WHAT YOU WILL DO: If "Calendrier" shows up in a line of the material, return that line.

DATA EXTRACT:
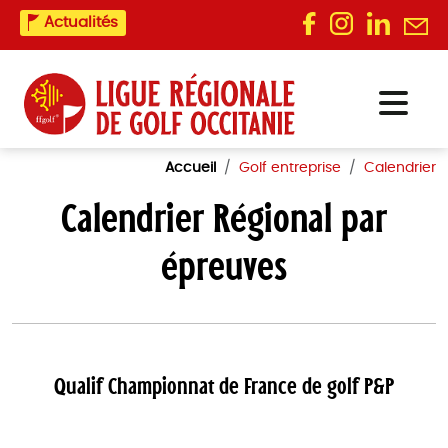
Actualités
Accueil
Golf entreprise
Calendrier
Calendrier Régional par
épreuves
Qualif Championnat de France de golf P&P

==

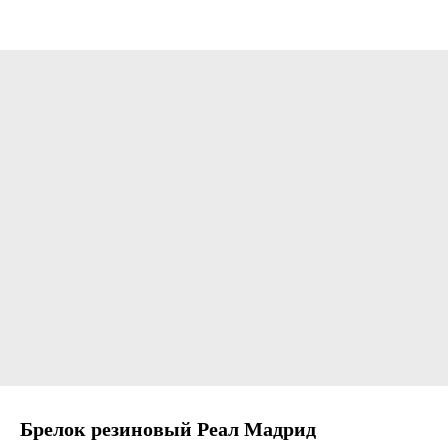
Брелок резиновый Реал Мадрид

ANSWER TO THIS TASK:
Calendrier
Calendrier Régional par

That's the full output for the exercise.